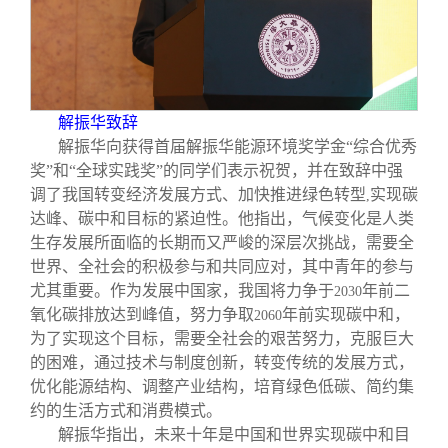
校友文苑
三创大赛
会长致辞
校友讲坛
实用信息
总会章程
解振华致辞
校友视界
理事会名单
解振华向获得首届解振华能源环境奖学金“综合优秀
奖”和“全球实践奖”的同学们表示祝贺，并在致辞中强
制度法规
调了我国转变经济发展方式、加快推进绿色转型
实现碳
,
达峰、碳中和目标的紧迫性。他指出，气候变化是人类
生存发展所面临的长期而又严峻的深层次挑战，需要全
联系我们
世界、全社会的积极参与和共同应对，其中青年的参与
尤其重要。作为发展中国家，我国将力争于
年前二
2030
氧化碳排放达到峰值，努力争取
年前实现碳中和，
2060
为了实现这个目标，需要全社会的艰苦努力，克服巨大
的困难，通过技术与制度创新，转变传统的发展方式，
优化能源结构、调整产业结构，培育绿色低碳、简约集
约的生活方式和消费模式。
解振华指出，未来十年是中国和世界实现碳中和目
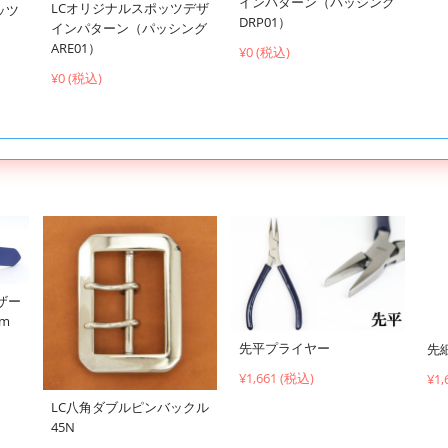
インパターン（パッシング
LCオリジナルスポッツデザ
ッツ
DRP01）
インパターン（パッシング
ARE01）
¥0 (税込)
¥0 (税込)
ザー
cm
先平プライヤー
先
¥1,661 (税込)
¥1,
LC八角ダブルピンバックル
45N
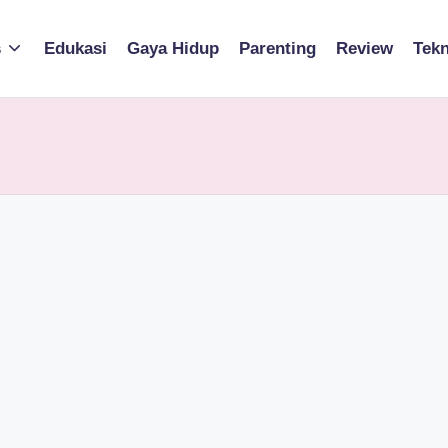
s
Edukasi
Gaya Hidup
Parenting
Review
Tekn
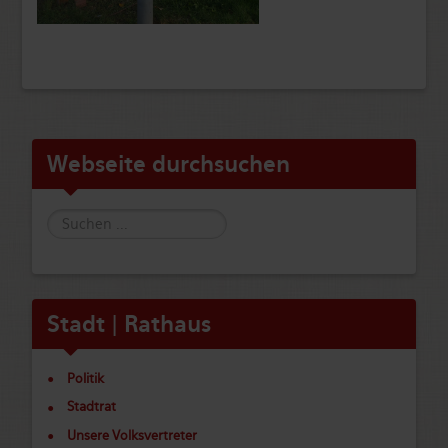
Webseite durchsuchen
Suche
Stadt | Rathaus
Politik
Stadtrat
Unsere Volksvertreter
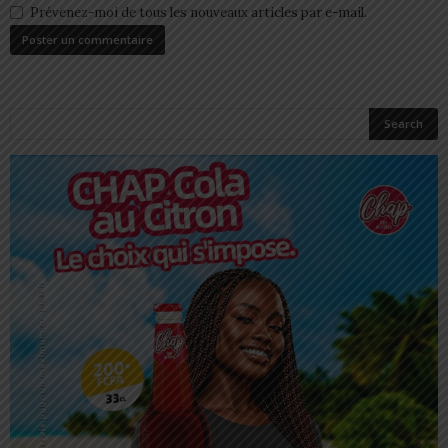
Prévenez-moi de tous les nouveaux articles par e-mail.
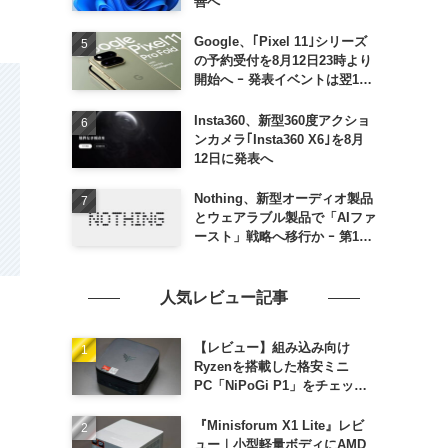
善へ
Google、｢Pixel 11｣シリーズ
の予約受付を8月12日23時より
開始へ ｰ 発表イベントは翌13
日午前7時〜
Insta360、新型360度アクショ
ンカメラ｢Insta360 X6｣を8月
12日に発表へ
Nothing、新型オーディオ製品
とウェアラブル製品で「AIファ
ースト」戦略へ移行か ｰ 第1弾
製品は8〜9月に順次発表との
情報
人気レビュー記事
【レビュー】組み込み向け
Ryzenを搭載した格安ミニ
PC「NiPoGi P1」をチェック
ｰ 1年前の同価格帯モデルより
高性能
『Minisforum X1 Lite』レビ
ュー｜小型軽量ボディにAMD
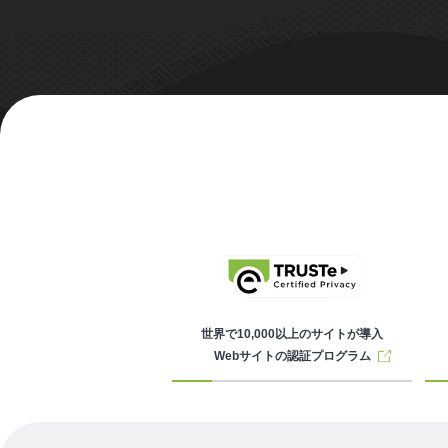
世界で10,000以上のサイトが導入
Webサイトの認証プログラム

---*---

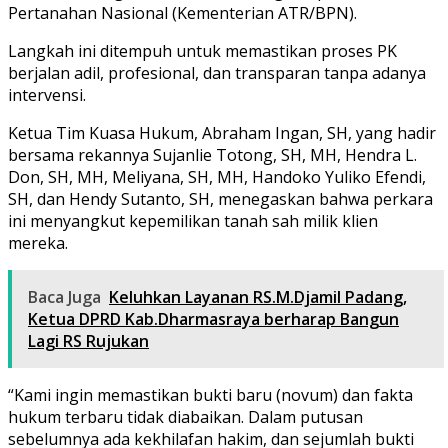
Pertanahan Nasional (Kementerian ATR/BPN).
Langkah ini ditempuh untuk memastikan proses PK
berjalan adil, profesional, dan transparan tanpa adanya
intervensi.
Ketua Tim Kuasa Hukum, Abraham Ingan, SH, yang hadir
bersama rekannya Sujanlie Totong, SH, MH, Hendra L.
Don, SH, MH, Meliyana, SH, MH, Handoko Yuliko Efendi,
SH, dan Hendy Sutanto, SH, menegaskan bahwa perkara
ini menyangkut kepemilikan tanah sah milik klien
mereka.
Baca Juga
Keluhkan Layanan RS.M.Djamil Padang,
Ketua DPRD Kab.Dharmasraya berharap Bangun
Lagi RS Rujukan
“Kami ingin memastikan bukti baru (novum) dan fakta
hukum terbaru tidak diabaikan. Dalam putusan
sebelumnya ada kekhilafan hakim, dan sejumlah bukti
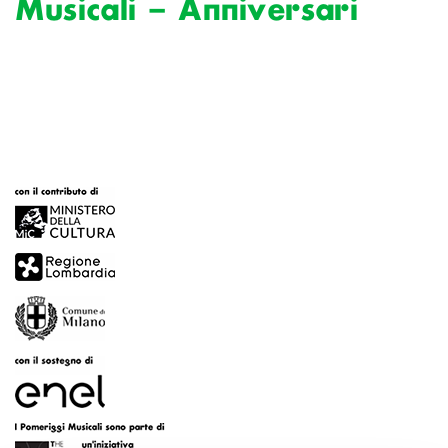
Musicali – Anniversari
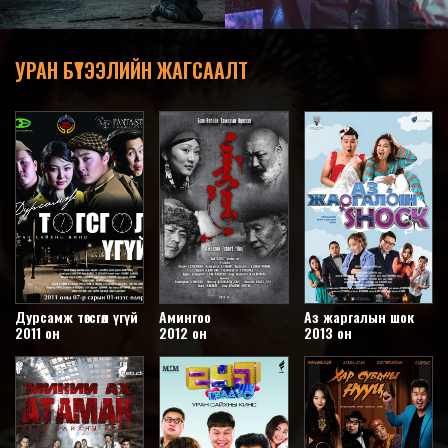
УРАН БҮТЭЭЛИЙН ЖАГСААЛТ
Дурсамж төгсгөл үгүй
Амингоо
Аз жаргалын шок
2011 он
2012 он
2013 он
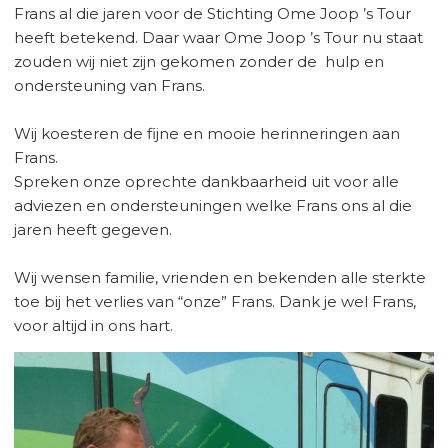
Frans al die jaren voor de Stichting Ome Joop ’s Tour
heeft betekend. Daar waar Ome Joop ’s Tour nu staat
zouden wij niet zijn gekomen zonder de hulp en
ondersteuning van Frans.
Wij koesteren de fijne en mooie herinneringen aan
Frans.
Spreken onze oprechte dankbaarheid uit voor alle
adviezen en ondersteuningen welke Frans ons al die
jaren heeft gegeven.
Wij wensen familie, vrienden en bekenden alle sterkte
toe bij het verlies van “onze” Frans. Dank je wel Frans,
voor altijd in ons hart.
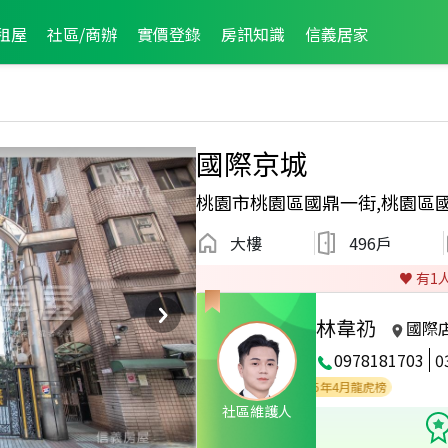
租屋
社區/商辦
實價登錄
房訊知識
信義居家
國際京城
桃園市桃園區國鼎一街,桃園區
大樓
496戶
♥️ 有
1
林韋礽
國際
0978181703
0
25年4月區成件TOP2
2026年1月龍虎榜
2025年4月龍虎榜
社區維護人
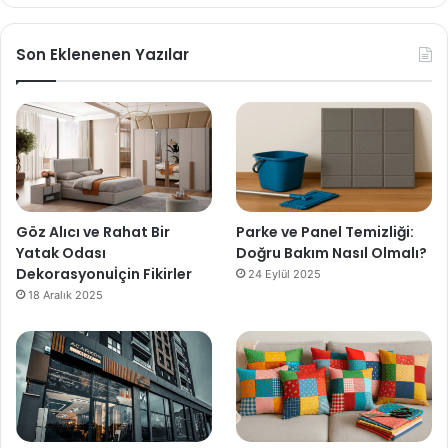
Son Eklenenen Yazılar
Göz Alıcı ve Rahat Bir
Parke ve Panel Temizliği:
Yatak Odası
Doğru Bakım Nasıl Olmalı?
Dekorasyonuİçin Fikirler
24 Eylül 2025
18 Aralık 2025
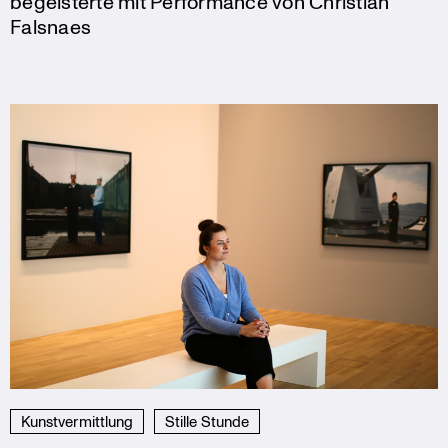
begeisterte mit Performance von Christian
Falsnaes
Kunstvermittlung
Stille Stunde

---*---

The problem> All that is wanted is the lines above between the one containing "Аз жаргалын шок" and the one containing "Parke ve Panel", inclusive, restated word for word, with pictures omitted.

The completed task>
Аз жаргалын шок
2011 он
2012 он
2013 он
Frans al die jaren voor de Stichting Ome Joop ’s Tour
heeft betekend. Daar waar Ome Joop ’s Tour nu staat
zouden wij niet zijn gekomen zonder de hulp en
ondersteuning van Frans.
Wij koesteren de fijne en mooie herinneringen aan
Frans.
Spreken onze oprechte dankbaarheid uit voor alle
adviezen en ondersteuningen welke Frans ons al die
jaren heeft gegeven.
Wij wensen familie, vrienden en bekenden alle sterkte
toe bij het verlies van “onze” Frans. Dank je wel Frans,
voor altijd in ons hart.
租屋
社區/商辦
實價登錄
房訊知識
信義居家
國際京城
桃園市桃園區國鼎一街,桃園區
大樓
496戶
♥️ 有
1
林韋礽
國際
0978181703
0
25年4月區成件TOP2
2026年1月龍虎榜
2025年4月龍虎榜
社區維護人
Son Eklenenen Yazılar
Göz Alıcı ve Rahat Bir
Parke ve Panel Temizliği:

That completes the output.